Your proxy is only responsible for the GET method. All other request methods should elicit a well-formed HTTP response with status code 500 “Internal Error”. This Wikipedia article has a full list of valid HTTP status codes: https://en.wikipedia.org/wiki/List_of_HTTP_status_codes. You probably won’t need to return status 418 “I’m a teapot”…

#### Sending Requests to Servers

Once the proxy has parsed the URL in the client request, it can make a connection to the requested host (using the appropriate remote port, or the default of 80 if none is specified) and send the HTTP request for the appropriate resource. The proxy should always send the request in the relative
URL + Host header format regardless of how the request was received from the client.

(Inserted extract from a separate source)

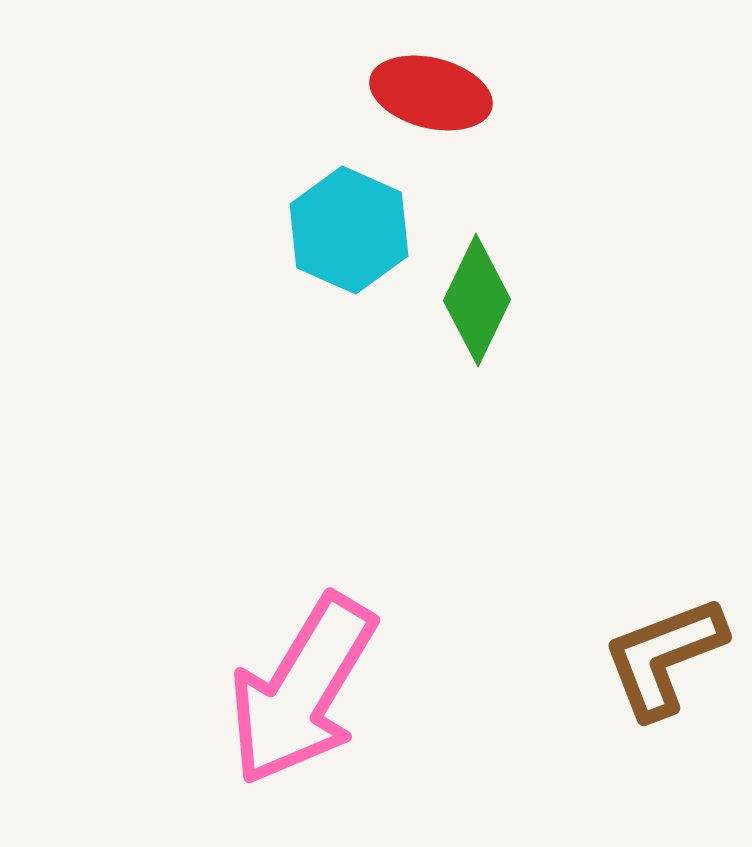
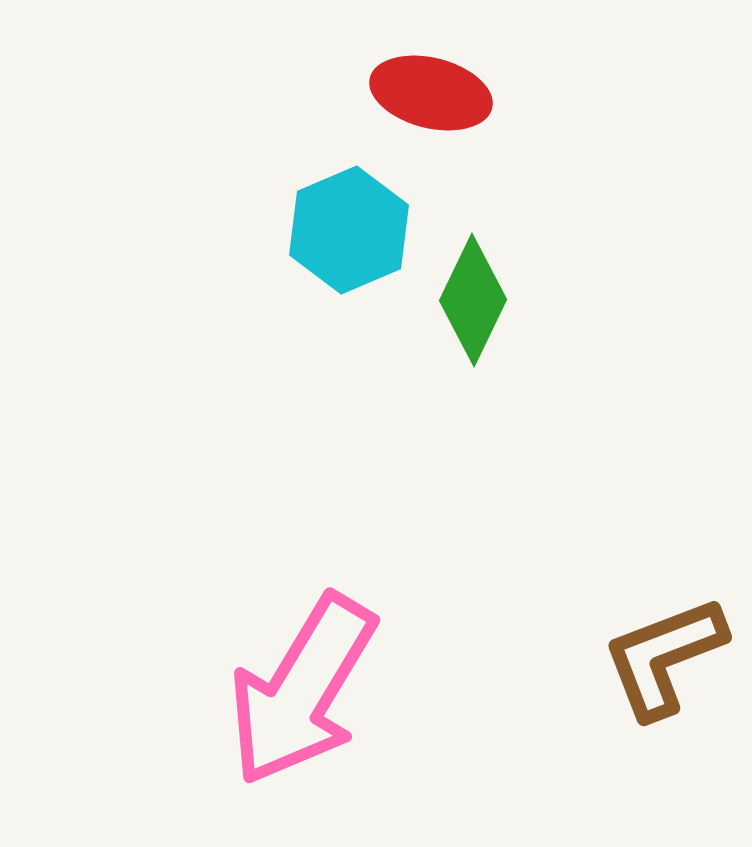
cyan hexagon: rotated 13 degrees clockwise
green diamond: moved 4 px left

For example, if the proxy accepts the following request from a client:

“`
GET http://www.princeton.edu/ HTTP/1.1
“`

It should send the following request to the remote server:

“`
GET / HTTP/1.1
Host: www.princeton.edu
Connection: close
(Additional client specified headers, if any…)
“`
Note that we always send HTTP/1.1 flags and a `Connection: close` header to the
server, so that it will close the connection after its response is fully transmitted, as opposed to keeping open a persistent connection. So while you should pass the client headers you receive on to the server, you should make sure you replace any `Connection` header received from the client with one specifying `close`, as shown. To add new headers or modify existing ones, use the `http` library Request type.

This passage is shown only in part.